Roman art is a highly creative pastiche relying heavily on Greek models but also encompassing Etruscan, native Italic, and even Egyptian visual culture.

The characteristics of Roman art are "stylistic eclecticism" and "practical application." Casting in bronze became popular, adopted from the Etruscans, and the statues created were life-sized. Depicted were gods and heroes. Painting was first represented in landscapes that had been conquered by the Romans. In conquering Greece, art forms from that region spread throughout Rome. Ultimately, frescoes would become a part of Roman art.

On the other hand, Gothic art is different. First of all, it is much "newer" than Roman art. It flourished toward the end of the Middle Ages. While it appeared in the mid-1100s, it continued on into the late 15th century, and even into the 16th century in some places.

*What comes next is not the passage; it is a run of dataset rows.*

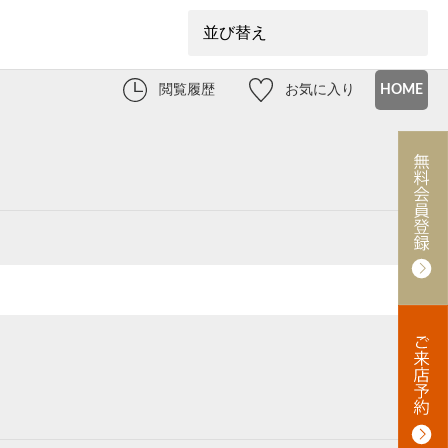
閲覧履歴
お気に入り
HOME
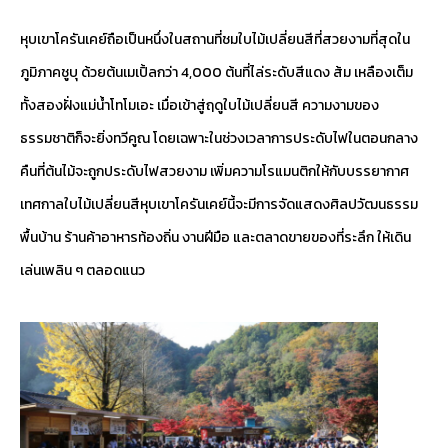
หุบเขาโครันเคย์ถือเป็นหนึ่งในสถานที่ชมใบไม้เปลี่ยนสีที่สวยงามที่สุดใน
ภูมิภาคชูบุ ด้วยต้นเมเปิ้ลกว่า 4,000 ต้นที่ไล่ระดับสีแดง ส้ม เหลืองเต็ม
ทั้งสองฝั่งแม่น้ำโทโมเอะ เมื่อเข้าสู่ฤดูใบไม้เปลี่ยนสี ความงามของ
ธรรมชาติก็จะยิ่งทวีคูณ โดยเฉพาะในช่วงเวลาการประดับไฟในตอนกลาง
คืนที่ต้นไม้จะถูกประดับไฟสวยงาม เพิ่มความโรแมนติกให้กับบรรยากาศ
เทศกาลใบไม้เปลี่ยนสีหุบเขาโครันเคย์นี้จะมีการจัดแสดงศิลปวัฒนธรรม
พื้นบ้าน ร้านค้าอาหารท้องถิ่น งานฝีมือ และตลาดขายของที่ระลึก ให้เดิน
เล่นเพลิน ๆ ตลอดแนว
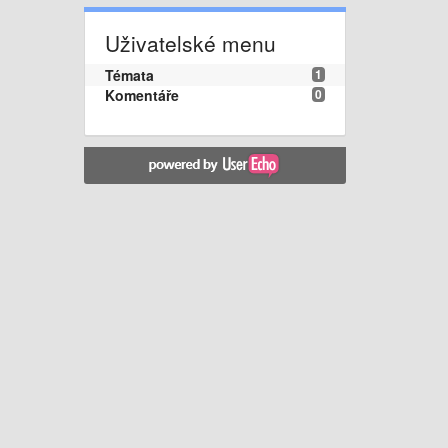
Uživatelské menu
Témata
1
Komentáře
0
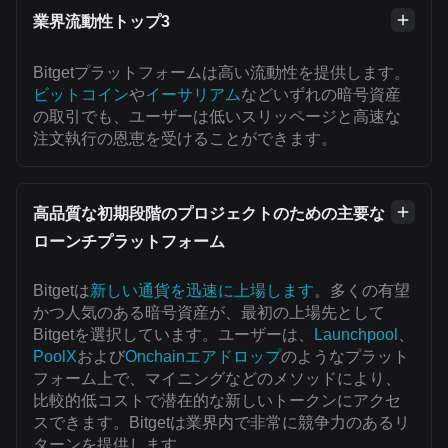
業界流動性トップ3
Bitgetプラットフォームは高い流動性を提供します。
ビットコイン
や
イーサリアム
などいずれの暗号資産
の取引でも、ユーザーは低いスリッページと高速な
注文執行の恩恵を受けることができます。
高品質な初期段階のプロジェクトのための主要な
ローンチプラットフォーム
Bitgetは
新しい通貨を迅速に上場します
。多くの有望
かつ人気のある暗号資産が、最初の上場先として
Bitgetを選択しています。ユーザーは、
Launchpool
、
PoolX
および
Onchainエアドロップ
のようなプラット
フォーム上で、マイニングなどのメソッドにより、
比較的低コストで潜在的な新しいトークンにアクセ
スできます。Bitgetは業界内で非常に競争力のあるリ
ターンを提供します。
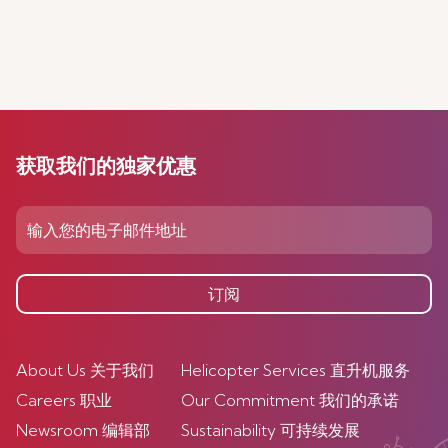
获取我们的独家优惠
订阅
About Us 关于我们
Helicopter Services 直升机服务
Careers 职业
Our Commitment 我们的承诺
Newsroom 编辑部
Sustainability 可持续发展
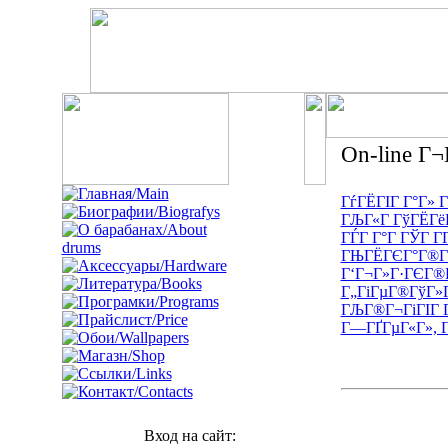
On-line Г¬
ГѓГЁГІГ Г°Г» 
ГЉГ«Г ГўГЁГёГ
ГЃГ Г°Г ГЎГ Г­Г
ГЊГЁГЄГ°Г®Гґ
Г‘Г¬Г»Г·ГЄГ®
Г„ГіГµГ®ГўГ»
ГЉГ®Г¬ГіГІГ 
Г—ГҐГµГ«Г», Г
Вход на сайт:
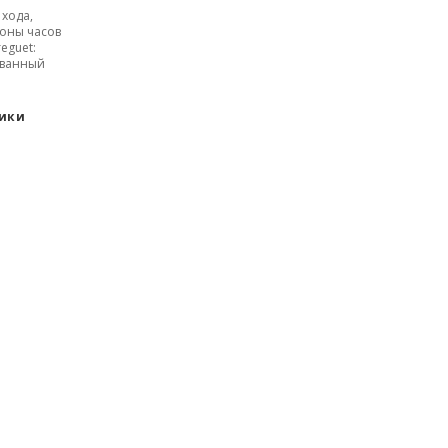
 хода,
роны часов
eguet:
ованный
тики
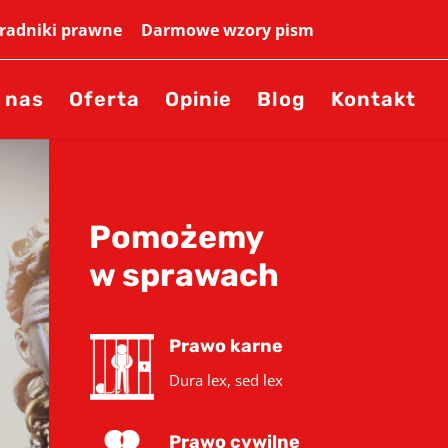
adniki prawne
Darmowe wzory pism
 nas
Oferta
Opinie
Blog
Kontakt
Pomożemy
w sprawach
Prawo karne
Dura lex, sed lex
Prawo cywilne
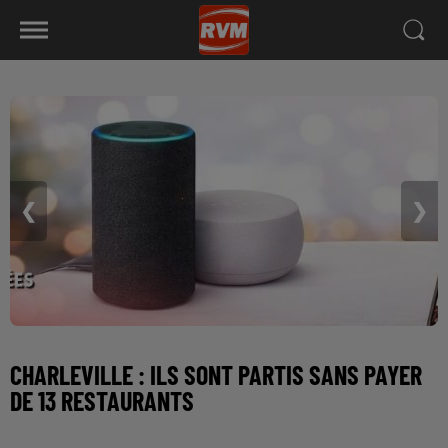
❮
❯
CHARLEVILLE : ILS SONT PARTIS SANS PAYER
DE 13 RESTAURANTS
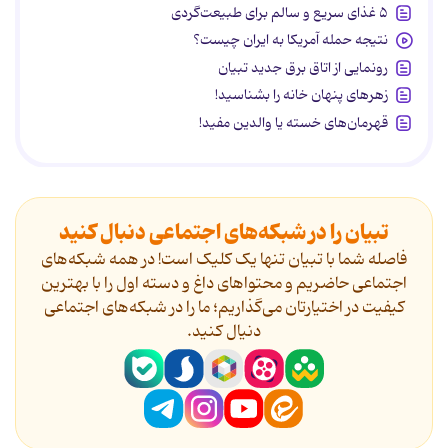
۵ غذای سریع و سالم برای طبیعت‌گردی
نتیجه حمله آمریکا به ایران چیست؟
رونمایی از اتاق برق جدید تبیان
زهرهای پنهان خانه را بشناسید!
قهرمان‌های خسته یا والدین مفید!
تبیان را در شبکه‌های اجتماعی دنبال کنید
فاصله شما با تبیان تنها یک کلیک است! در همه شبکه‌های
اجتماعی حاضریم و محتواهای داغ و دسته اول را با بهترین
کیفیت در اختیارتان می‌گذاریم؛ ما را در شبکه‌های اجتماعی
دنیال کنید.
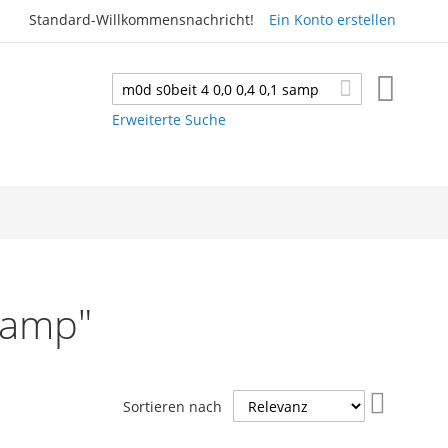
Standard-Willkommensnachricht!
Ein Konto erstellen
Mein W
Suche
Suche
Erweiterte Suche
 samp"
In
Sortieren nach
aufsteig
Reihenfo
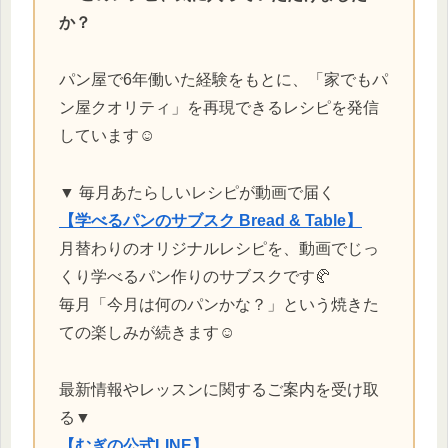
か？
パン屋で6年働いた経験をもとに、「家でもパ
ン屋クオリティ」を再現できるレシピを発信
しています☺️
▼ 毎月あたらしいレシピが動画で届く
【学べるパンのサブスク Bread & Table】
月替わりのオリジナルレシピを、動画でじっ
くり学べるパン作りのサブスクです🥐
毎月「今月は何のパンかな？」という焼きた
ての楽しみが続きます☺️
最新情報やレッスンに関するご案内を受け取
る▼
【むぎの公式LINE】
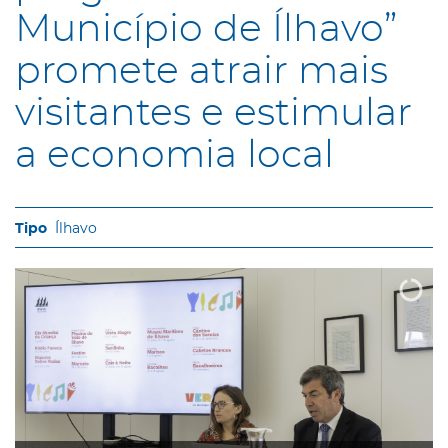
Município de Ílhavo”
promete atrair mais
visitantes e estimular
a economia local
Ílhavo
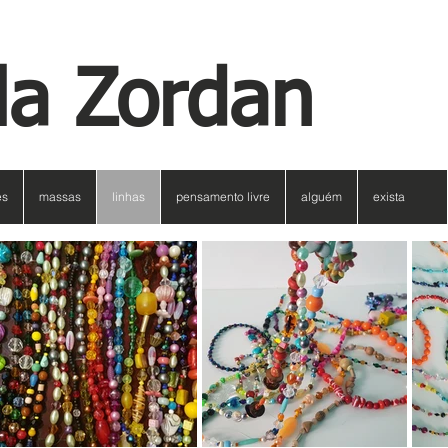
la Zordan
es
massas
linhas
pensamento livre
alguém
exista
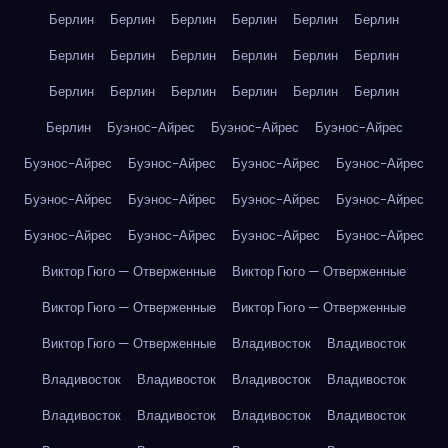
Берлин
Берлин
Берлин
Берлин
Берлин
Берлин
Берлин
Берлин
Берлин
Берлин
Берлин
Берлин
Берлин
Берлин
Берлин
Берлин
Берлин
Берлин
Берлин
Буэнос-Айрес
Буэнос-Айрес
Буэнос-Айрес
Буэнос-Айрес
Буэнос-Айрес
Буэнос-Айрес
Буэнос-Айрес
Буэнос-Айрес
Буэнос-Айрес
Буэнос-Айрес
Буэнос-Айрес
Буэнос-Айрес
Буэнос-Айрес
Буэнос-Айрес
Буэнос-Айрес
Виктор Гюго — Отверженные
Виктор Гюго — Отверженные
Виктор Гюго — Отверженные
Виктор Гюго — Отверженные
Виктор Гюго — Отверженные
Владивосток
Владивосток
Владивосток
Владивосток
Владивосток
Владивосток
Владивосток
Владивосток
Владивосток
Владивосток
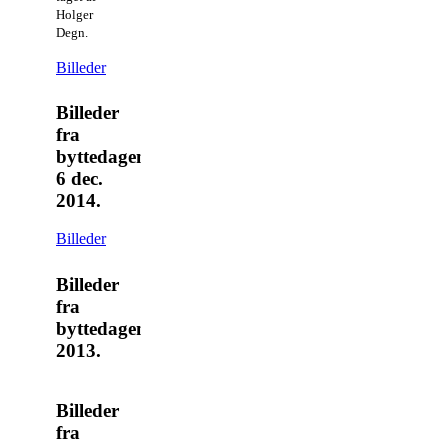
Holger
Degn.
Billeder
Billeder
fra
byttedagen
6 dec.
2014.
Billeder
Billeder
fra
byttedagen
2013.
Billeder
fra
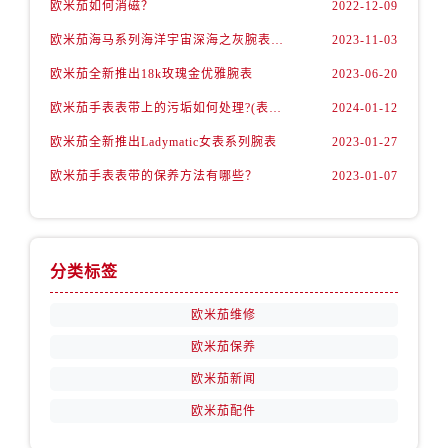
欧米茄如何消磁？
2022-12-09
安徽省安庆市迎江区人民路欧米茄售后服务中心（需提前预约）
安徽省蚌埠市蚌山区淮河路欧米茄售后服务中心（需提前预约）
欧米茄海马系列海洋宇宙深海之灰腕表，理想之选
2023-11-03
安徽省亳州市谯城区魏武大道欧米茄售后服务中心（需提前预约）
欧米茄全新推出18k玫瑰金优雅腕表
2023-06-20
安徽省池州市贵池区长江路欧米茄售后服务中心（需提前预约）
欧米茄手表表带上的污垢如何处理?(表带的清洁技巧)
2024-01-12
安徽省滁州市琅琊区南谯北路欧米茄售后服务中心（需提前预约）
欧米茄全新推出Ladymatic女表系列腕表
2023-01-27
安徽省阜阳市颍州区颍州北路欧米茄售后服务中心（需提前预约）
安徽省淮北市相山区淮海路欧米茄售后服务中心（需提前预约）
欧米茄手表表带的保养方法有哪些？
2023-01-07
安徽省淮南市田家庵区国庆中路欧米茄售后服务中心（需提前预约）
安徽省黄山市屯溪区黄山西路欧米茄售后服务中心（需提前预约）
安徽省六安市金安区解放中路欧米茄售后服务中心（需提前预约）
分类标签
安徽省马鞍山市雨山区湖南西路欧米茄售后服务中心（需提前预约）
安徽省宿州市埇桥区人民中路欧米茄售后服务中心（需提前预约）
欧米茄维修
安徽省铜陵市铜官区石城大道欧米茄售后服务中心（需提前预约）
欧米茄保养
安徽省芜湖市镜湖区中山路步行街欧米茄售后服务中心（需提前预约）
欧米茄新闻
安徽省宣城市宣州区叠嶂西路欧米茄售后服务中心（需提前预约）
欧米茄配件
福建省龙岩市新罗区九一南路欧米茄售后服务中心（需提前预约）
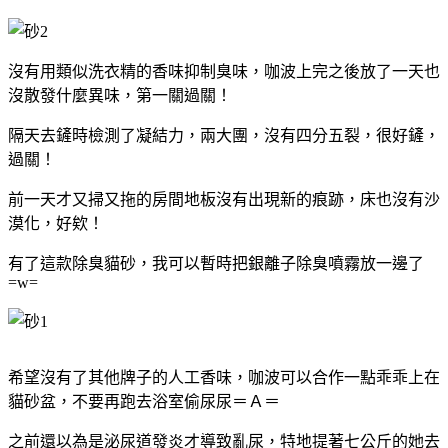
沒有用類似洗衣精的香味抑制臭味，咖波上完之後放了一天也
沒散發什麼異味，第一關過關！
隔天去鏟時檢測了凝結力，兩大團，沒有四分五裂，很好鏟，
過關！
前一天才又掃又拖的房間地板沒有出現新的痕跡，床也沒有沙
漠化，好欸！
有了這款除臭貓砂，我可以暫時把銀離子除臭噴霧放一邊了
=w=
希望沒有了其他牌子的人工香味，咖波可以合作一點乖乖上在
貓砂盆，不要再跑去浴室偷尿尿＝Ａ＝
之前還以為是泌尿道發炎才導致亂尿，特地提著七公斤的她去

Early Gothic art was found on the walls of cathedrals and abbeys, telling pictorial stories from the Old and New Testaments, as well as saints lives. Pictures of the Virgin Mary moved away from the Byzantine "iconic" form to a woman who was portrayed with more human characteristics, including those of an affectionate and loving mother.

Secular art also found its place during this time as the world grew smaller through trade, the use of money, and a new emerging middle class. Sculpture and architecture appears before painting. There is no clear "break" from Romanesque art to the Gothic styles. Ultimately, the subjects of Gothic painting…

…became more animated in pose and facial expression...

These figures were smaller in comparison to the scenes in which they were set, and the scenes provided more "space."

The main differences seem to be that Roman art owed a great deal to the art of other countries though an influx connected to the Roman Empire's ability to "acquire" new territories. However, Gothic art spread throughout Europe, and was adopted and changed based upon the artistic patterns present in those places. In some locations, it never took hold, while in others it was accepted and evolved on its own.

Roman art reflected the culture's beliefs in Roman gods and the exploits of great heroes. Gothic art began with a concentration on the religious beliefs of the Church in Europe at a much later date.